Medicare Fraud at Its Finest
In a press release, the Justice Department explained that Select Medical Rehabilitation Services had been working with senior nursing facilities (SNFs) across the country since 1997. However, the company made specific contact with 12 of those facilities in New York and New Jersey between January 2010 and March 2016. In that time, the company had forced the facilities to bill Medicare for services that were “not reasonable, necessary, nor skilled.”
Federal officials especially took issue with the fact that Select Medical Rehabilitation Services Inc. took its actions without considering their effects on the medical facilities themselves or their patients' finances. They eventually charged the company with healthcare fraud, citing the False Claims Act as their basis.
The False Claims Act is the oldest and strongest whistleblower protection law available in the United States. Established by President Lincoln, the Act makes it a crime for any individual or company to knowingly make false records or claims concerning any federal healthcare program. With these plans being funded by the federal government, such acts essentially defraud the United States.
As part of the Act, whistleblowers will be entitled to funds obtained if the criminals are prosecuted and fined.
The Justice Department’s release pointed out that Select Medical Corporation had been the controlling company for SMRS at the time the crime was committed. This was before Encore Acquisition LLC became the company’s successor-in-interest.
Eventually, as with all whistleblower cases, the company’s wrong activities were eventually brought to light following a complaint filed by Melissa Vail, a former employee of SMRS. It is unclear what role Melissa Vail played in the company, but she was the one who brought enough information for the Justice Department to move forward with the lawsuit.

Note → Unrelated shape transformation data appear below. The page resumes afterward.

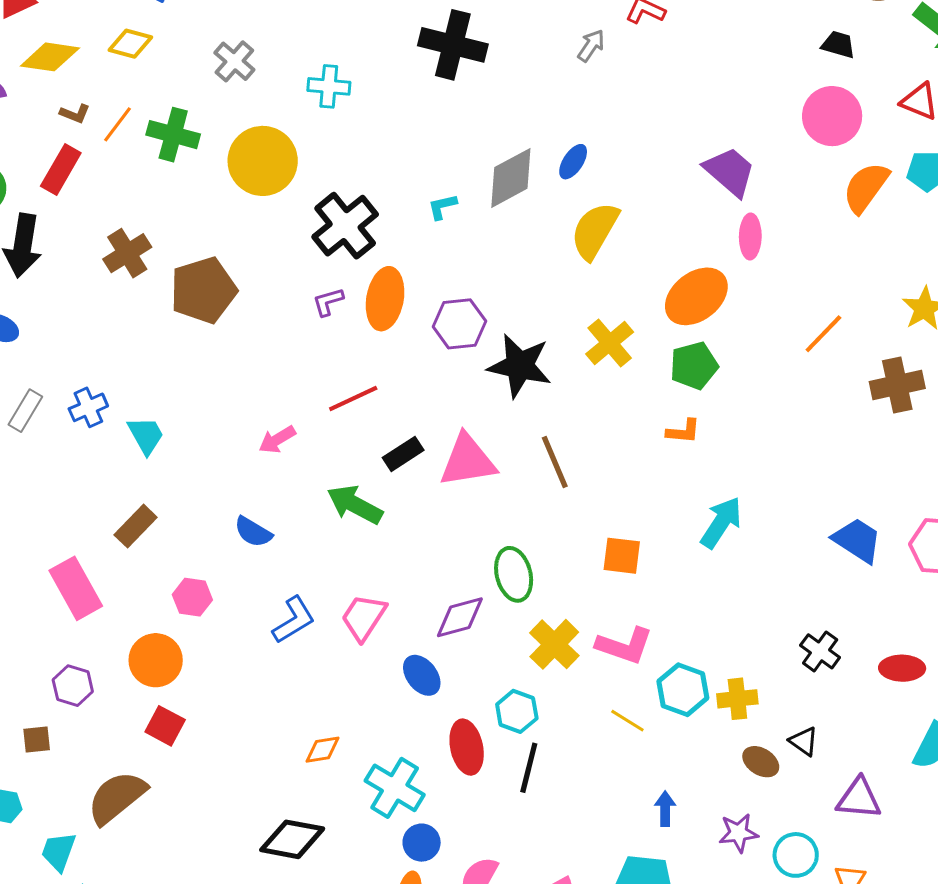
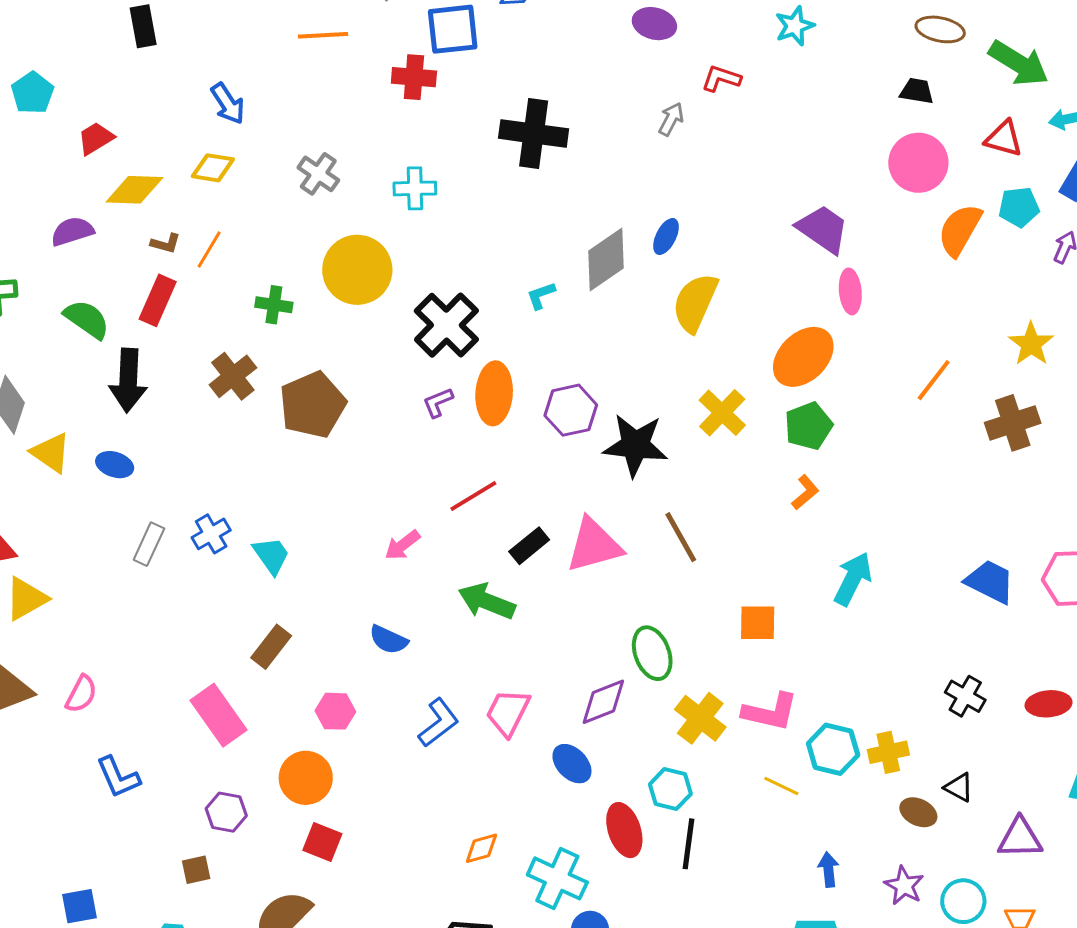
green cross: (173, 135) -> (274, 305), moved, size x0.7
orange L-shape: (683, 431) -> (805, 492), turned -39
purple star: (738, 833) -> (904, 886), turned -30

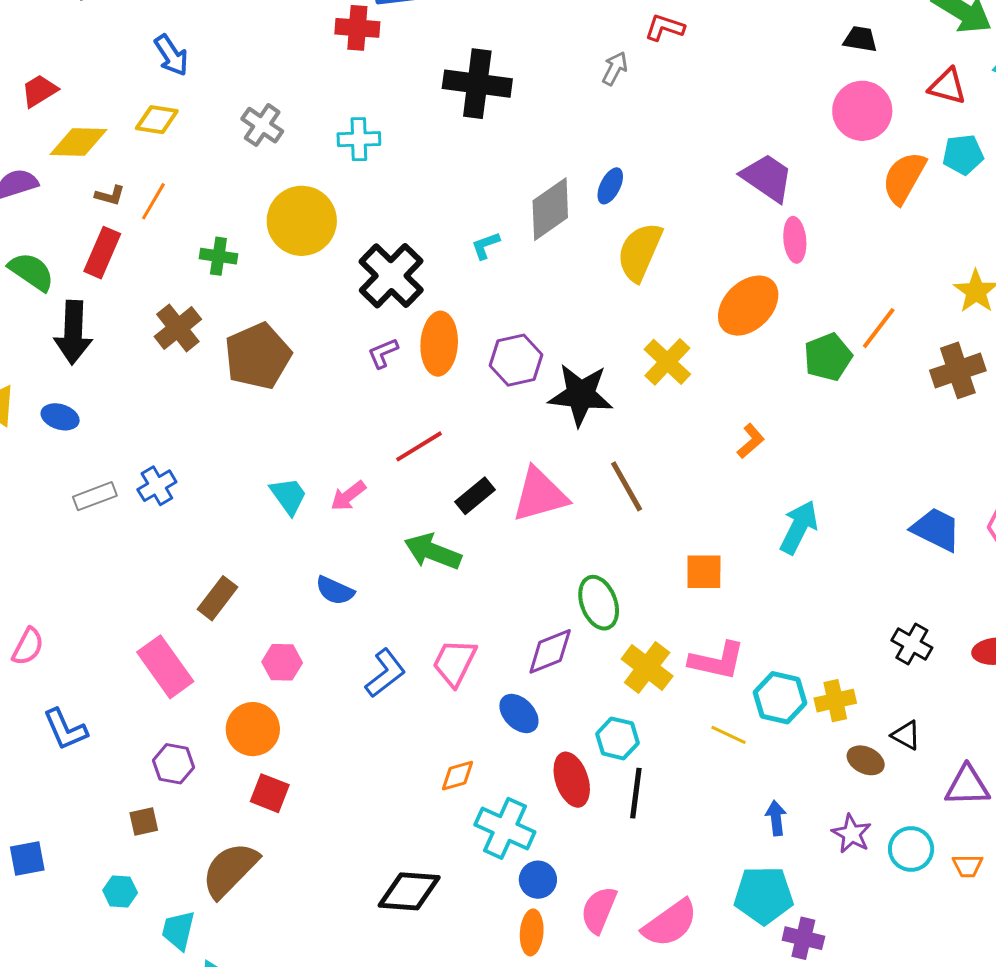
green pentagon: (808, 426) -> (828, 357), moved
gray rectangle: (149, 544) -> (95, 496), turned 45
cyan trapezoid: (271, 555) -> (288, 496), moved
orange diamond: (481, 848) -> (457, 776), moved

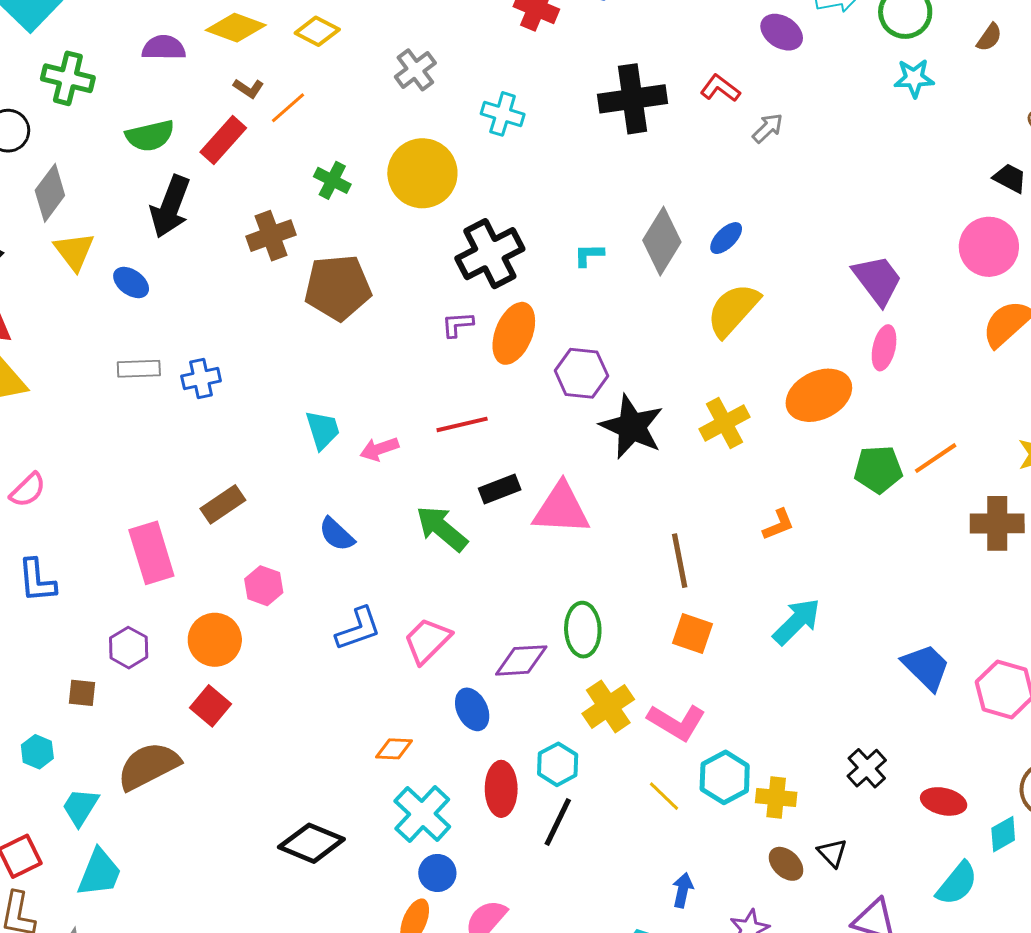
red L-shape: (665, 28) -> (720, 88), moved
black cross: (477, 84) -> (633, 99), turned -34
gray diamond: (550, 209) -> (662, 241), turned -42
green semicircle: (31, 272) -> (150, 136), turned 114
brown line: (627, 486) -> (680, 561), moved

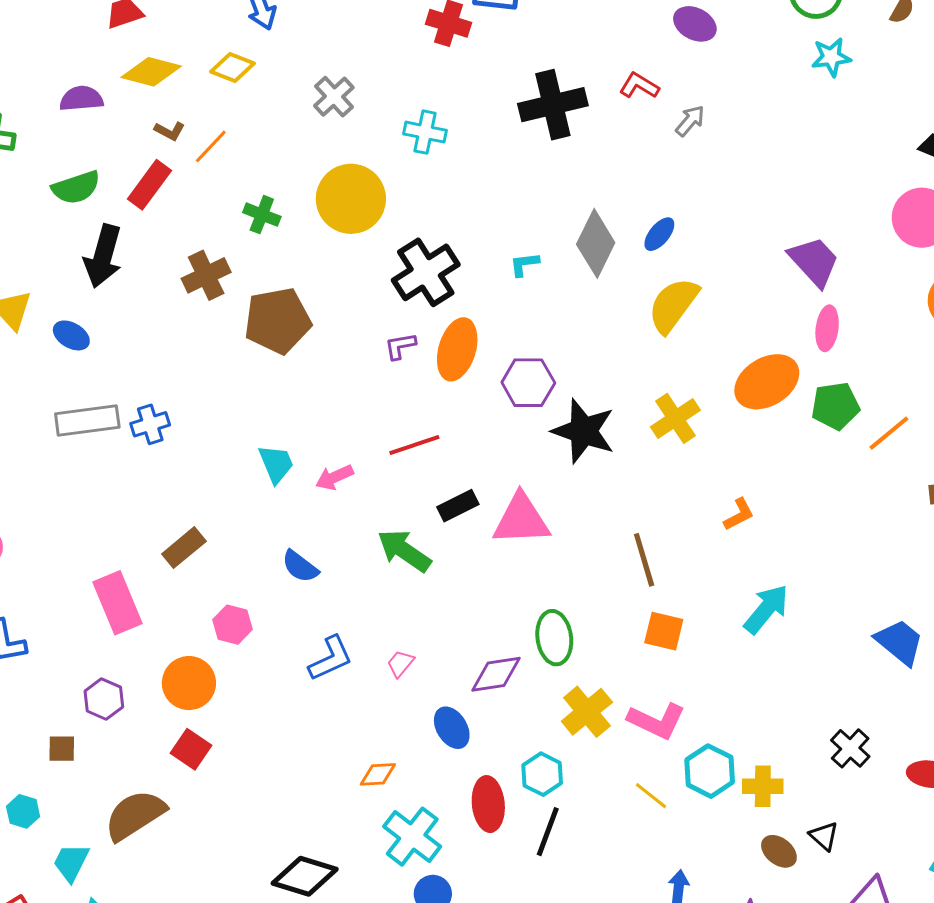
gray rectangle: (139, 369) -> (87, 421), size x1.5
green pentagon: (878, 469) -> (835, 406), moved
pink trapezoid: (427, 641) -> (400, 664), size x0.6

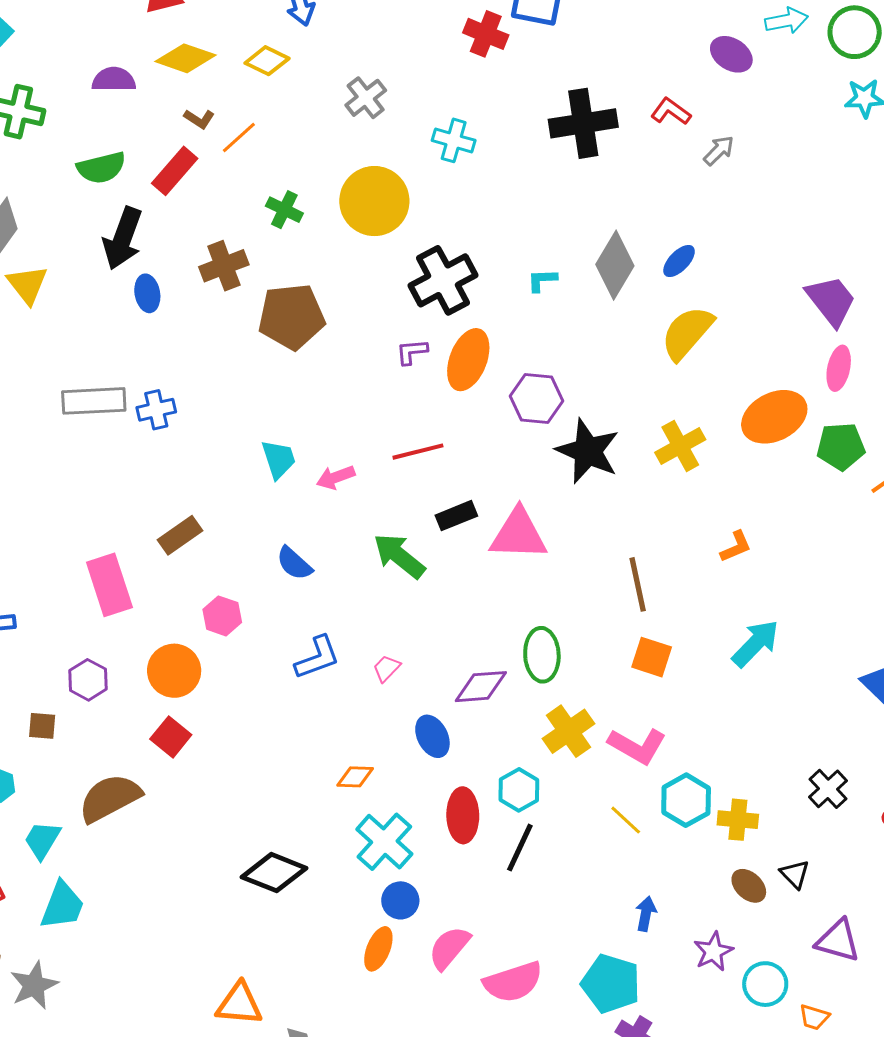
blue ellipse: (71, 335) -> (147, 293), moved, turned 45

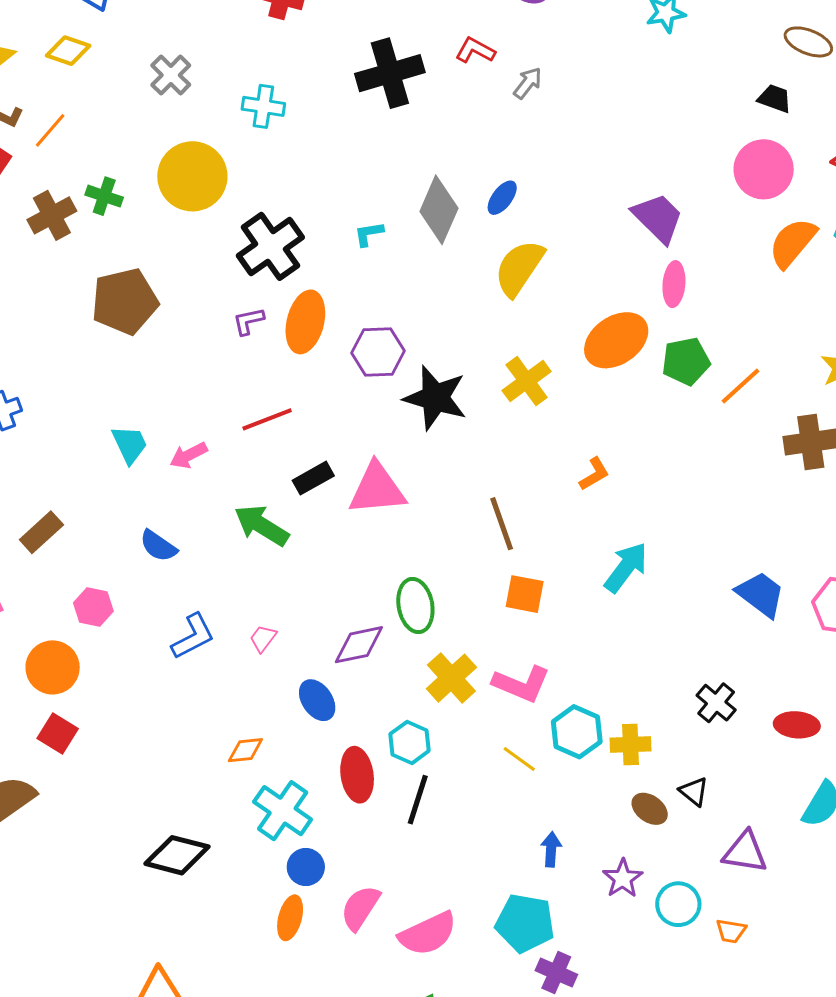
brown cross: (224, 266) -> (52, 215), moved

The Justice Department has finally agreed to terms with SMRS, with the company and Select Medical Corporation having to pay $8.4 million in fines. The press release didn’t mention that the two companies would be put under any additional compliance requirements.
Encore Acquisitions Escapes But Takes Full Responsibility
For their part, SMRS has failed to comment. However, a spokesperson for Encore Acquisitions said following the resolution that the payments required under the terms of the settlement were not tied to it. The spokesperson confirmed that Encore Acquisitions had nothing to do with the payments and that the company didn’t have any administrative requirements or obligations in connection with the case.
“For several years, Encore has cooperated with a government inquiry related to alleged conduct by Select and SMRS. The conduct at issue concerned 12 facilities serviced by SMRS and occurred prior to Encore’s acquisition of SMRS,” the spokesman explained in his speech.
The spokesperson also reiterated that Encore Acquisitions had nothing to do with the criminal activity in question. However, given that the situation had now become the company’s problem, they had entered into an agreement with the government to resolve the case.
“We have agreed to enter into a settlement with the government – along with Select – to resolve the matter, as we are considered the ‘successor-in-interest’ to SMRS due to the acquisition,” the spokesperson pointed out.
Under the terms of the False Claims Act, Melissa Vail, the whistleblower who brought this case into the limelight, is now eligible for some part of the $8.4 million fine. It is unclear how much she will get, however.
For now, the fine seems to be the significant issue that SMRS will have to face. The Encore spokesperson confirmed that the company remains committed to its work with SMRS as a holding organization and that they will continue to work with government officials to ensure the best practices. Encore Acquisitions has also pledged to continue providing quality and effective care to patients and customers across the board.
Speaking on the case, Brian Boynton, the Acting Assistant Attorney-General of the Justice Department’s Civil Division, explained in a statement that the settlement shows the federal government’s continued focus on getting the highest value possible for citizens who pay their taxes.
“Today’s settlement reflects our commitment to protect patients and taxpayers by ensuring that the care provided to Medicare beneficiaries is dictated by their individual clinical needs and not by a provider’s financial interests. Contract rehabilitation therapy companies, like other healthcare providers, will be held accountable if they knowingly provide patients with unnecessary services that waste taxpayer dollars,” he added.